L’arrêt Arcelor est l’un des arrêts les plus difficiles du droit administratif. La complexité de cette décision s’explique notamment par le fait que l’arrêt aborde l’articulation entre l’ordre juridique français et l’ordre juridique de l’Union européenne.

Alors, si vous avez du mal avec ce grand arrêt de la jurisprudence administrative, c’est normal. Rassurez-vous : grâce à cet article, vous allez beaucoup mieux comprendre les faits et la solution posée par le Conseil d’Etat.

Lien de la décision : CE 8 fév. 2007, “Société Arcelor Atlantique et Lorraine et autres”

Le contexte de l’arrêt Arcelor

L’arrêt Arcelor concerne la question du contrôle de constitutionnalité des actes administratifs. 

Pour rappel, un acte administratif unilatéral, qu’il s’agisse d’un règlement (« acte administratif réglementaire ») ou d’un acte individuel (« acte administratif individuel »), doit nécessairement respecter les normes qui lui sont supérieures. 

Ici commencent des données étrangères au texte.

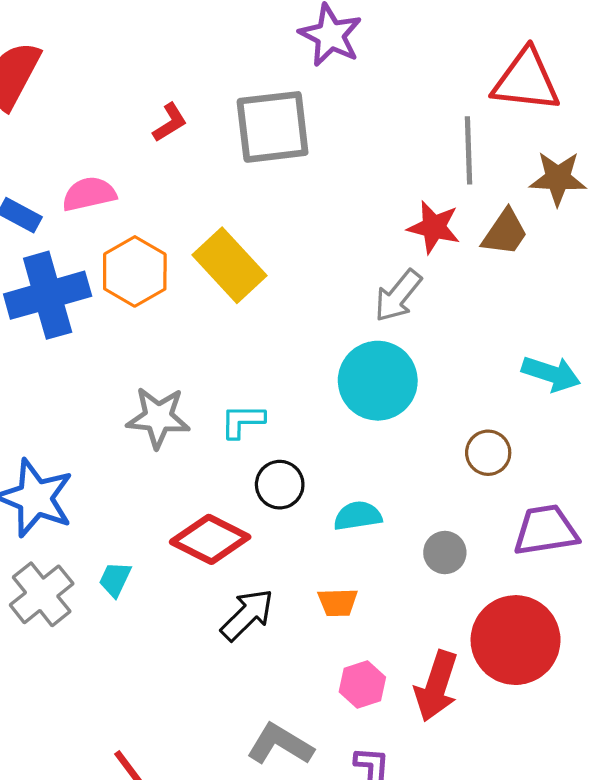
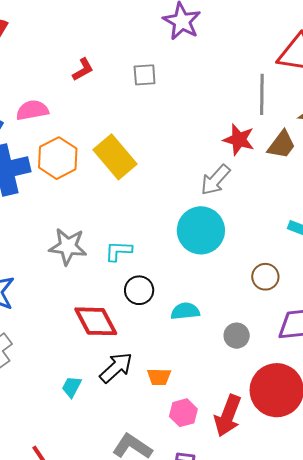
gray square: (273, 127) -> (145, 75), size x0.5
red diamond: (210, 539) -> (96, 321), turned 33
cyan trapezoid: (115, 579) -> (72, 387), moved
orange trapezoid: (338, 602) -> (159, 377), moved

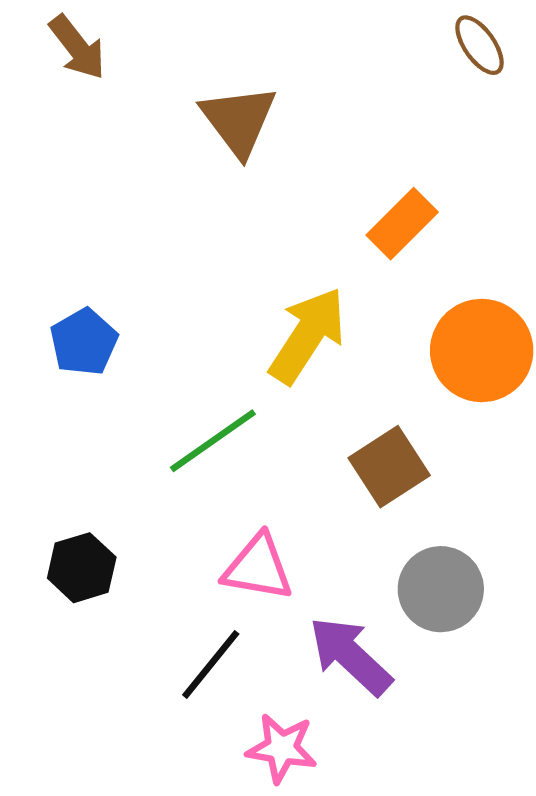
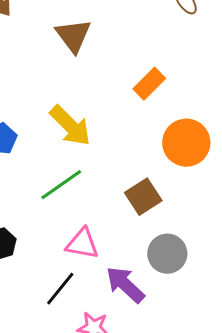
yellow arrow: (307, 335) -> (70, 126), moved, turned 102

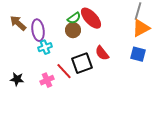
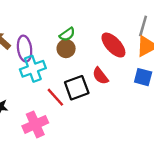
red ellipse: (91, 18) -> (113, 45), moved
cyan cross: (45, 47) -> (33, 69), size x1.5
pink cross: (47, 80) -> (35, 124), moved, size x1.5

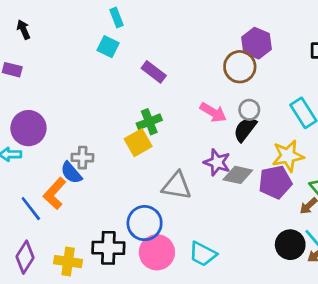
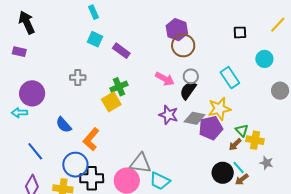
black arrow: (23, 30) -> (27, 22), size x1.6
purple hexagon: (257, 43) -> (177, 30), moved
cyan square: (108, 47) -> (95, 39), moved
gray cross: (82, 158) -> (78, 78), moved
gray diamond: (238, 175) -> (195, 118), moved
gray triangle: (177, 186) -> (140, 163), moved
orange L-shape: (55, 193) -> (91, 139), moved
blue circle: (145, 223) -> (75, 165), moved

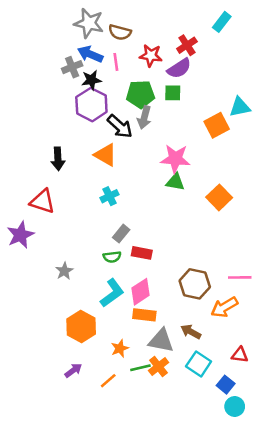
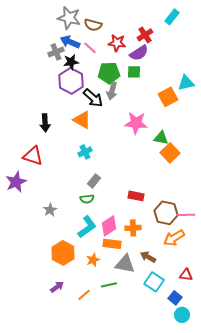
pink line: (116, 62) -> (90, 48), turned -40
green triangle: (175, 182) -> (161, 138), moved
red rectangle: (142, 253) -> (136, 196), moved
brown hexagon: (195, 284) -> (166, 213), moved
orange star: (120, 348) -> (93, 260), moved
orange cross: (159, 367) -> (133, 228), moved, turned 35

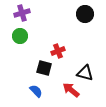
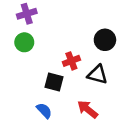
black circle: (85, 14) -> (105, 40), moved
black triangle: (85, 73) -> (97, 75), moved

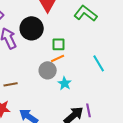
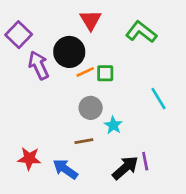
orange line: (58, 58) -> (85, 72), moved
brown line: (11, 84) -> (84, 141), moved

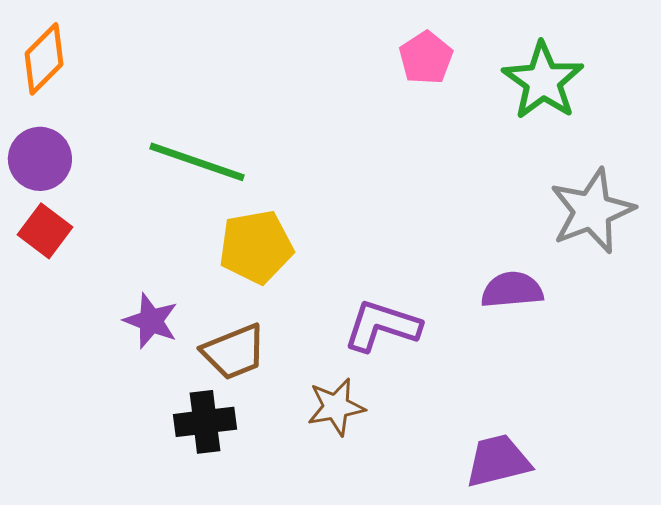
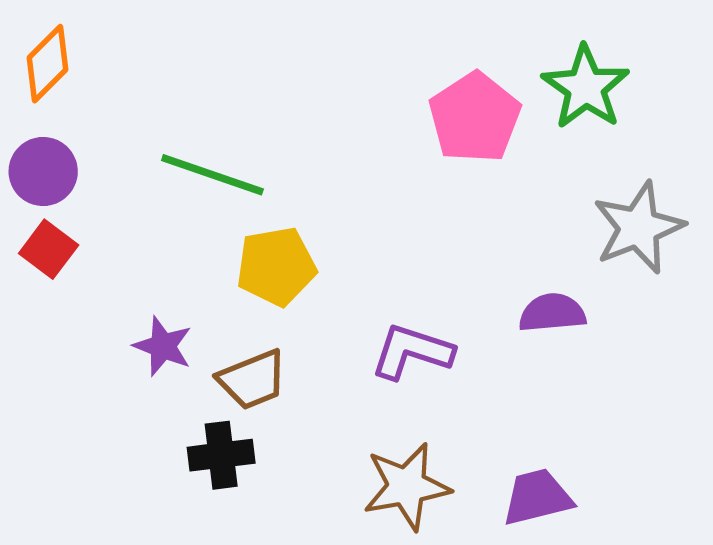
pink pentagon: (426, 58) -> (475, 118), moved, size x1.6
brown star: (336, 407) -> (407, 486), moved, size x1.4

C’est le sens du principe de légalité.

Exemple : un décret adopté par le président de la République (le décret est un « règlement ») doit respecter les normes qui lui sont supérieures dans la hiérarchie des normes : les principes généraux du droit, la loi, les traités et aussi la Constitution. 

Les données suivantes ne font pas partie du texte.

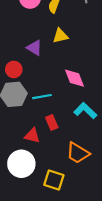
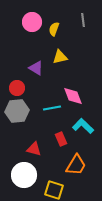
cyan line: (42, 97) -> (52, 108), moved
red rectangle: (52, 123) -> (61, 139), moved
orange trapezoid: (78, 153) -> (76, 165), turned -90

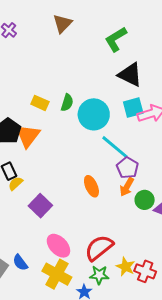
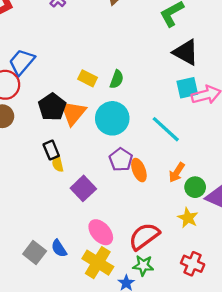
cyan circle: (94, 114) -> (112, 118), moved
purple pentagon: (127, 168) -> (121, 160), moved
yellow semicircle: (16, 183) -> (58, 164), turned -63
yellow star: (126, 267) -> (188, 218), moved

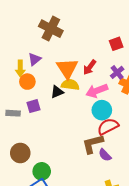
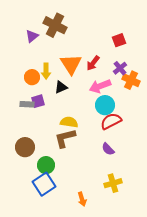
purple triangle: (35, 59) -> (32, 36), moved
yellow arrow: (20, 68) -> (46, 71), moved
yellow semicircle: (70, 85) -> (69, 122), moved
gray rectangle: (13, 113) -> (27, 104), moved
brown L-shape: (93, 144) -> (65, 138), moved

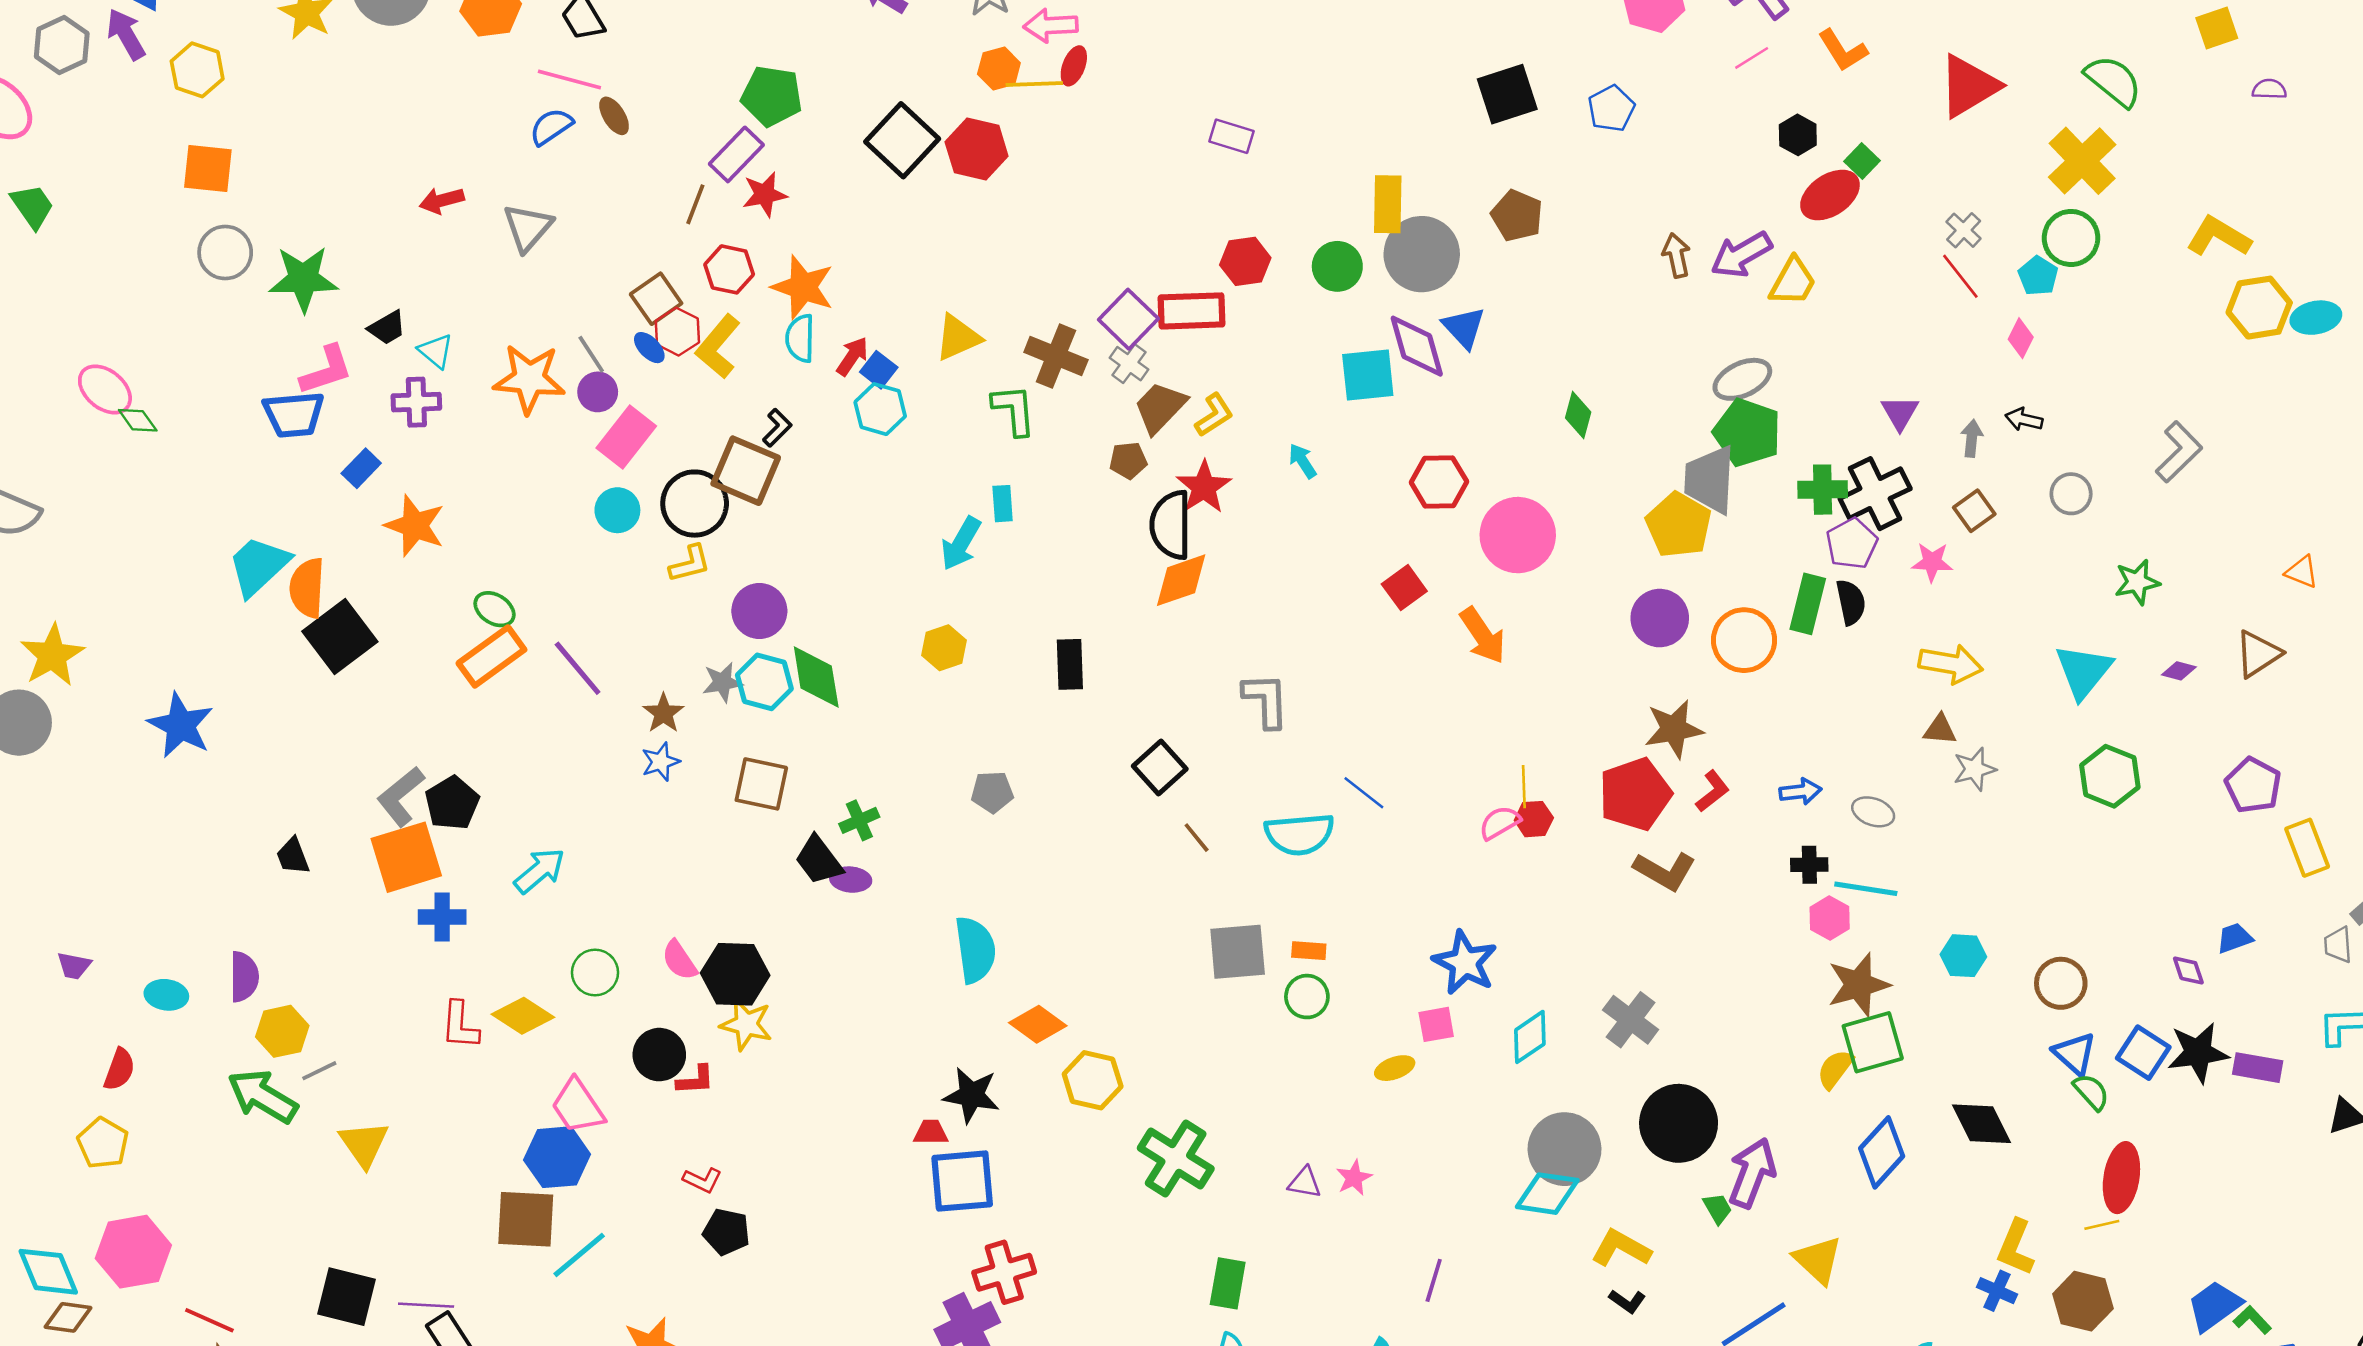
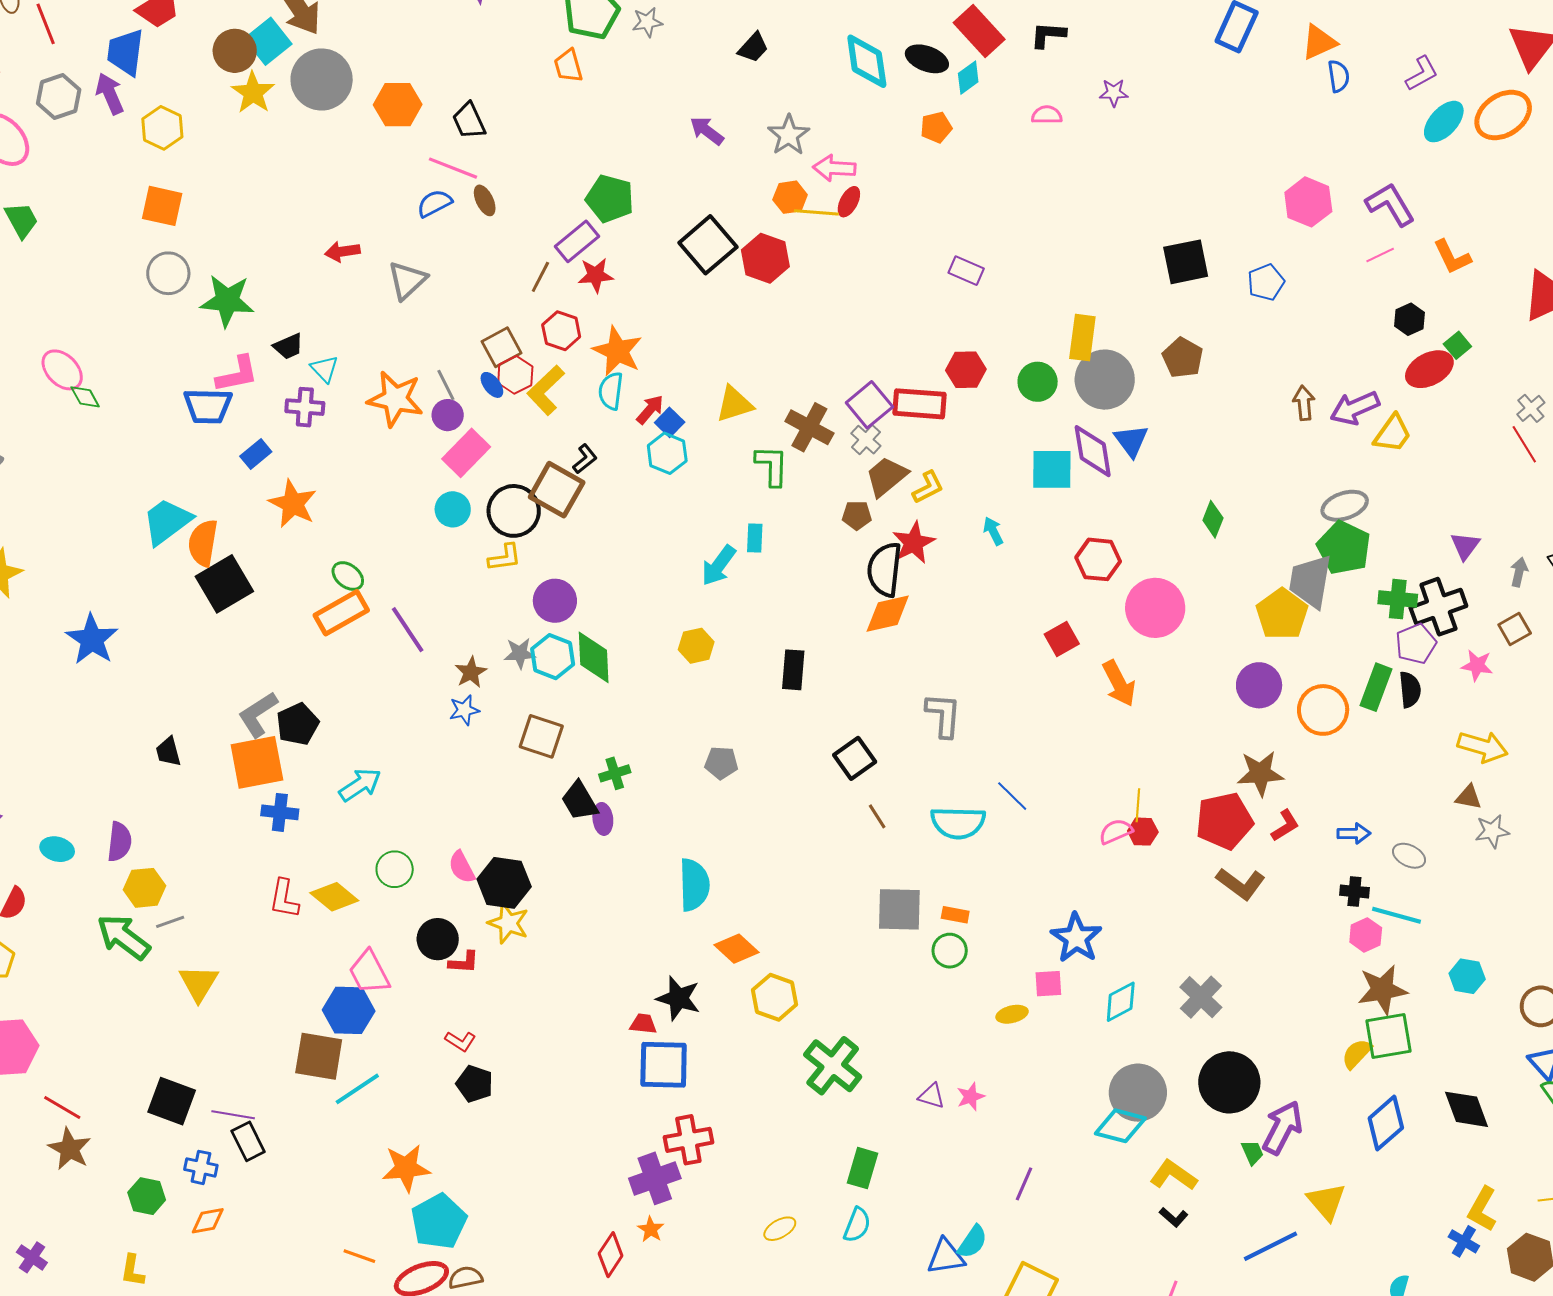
purple ellipse: (851, 880) -> (603, 819), turned 72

C’est ainsi qu’il est possible de contester la constitutionnalité d’un règlement (et plus généralement d’un acte administratif) en faisant un recours pour excès de pouvoir devant le juge administratif. C’est donc le juge administratif (et non le CE) qui est compétent pour vérifier la constitutionnalité des actes administratifs.

C’est un problème de constitutionnalité d’un acte administratif qui s’est posé dans l’affaire Arcelor. 

Plus précisément, il s’agissait d’un décret qui venait transposer une directive de l’UE. Le juge administratif peut-il vérifier la constitutionnalité de ce décret de transposition ? 

Pour rappel, pour qu’une directive de l’UE puisse produire des effets, cette directive doit être transposée en droit français. Le législateur national (ou le pouvoir exécutif) doit adopter un acte de transposition de la directive (une loi de transposition, un décret de transposition) pour adapter la loi nationale au regard des objectifs de la directive.

Dès lors, lorsqu’un décret vient transposer une directive de l’UE (décret de transposition), le juge administratif peut-il vérifier que ce décret est conforme à la Constitution ?

C’est la question posée dans l’arrêt Arcelor.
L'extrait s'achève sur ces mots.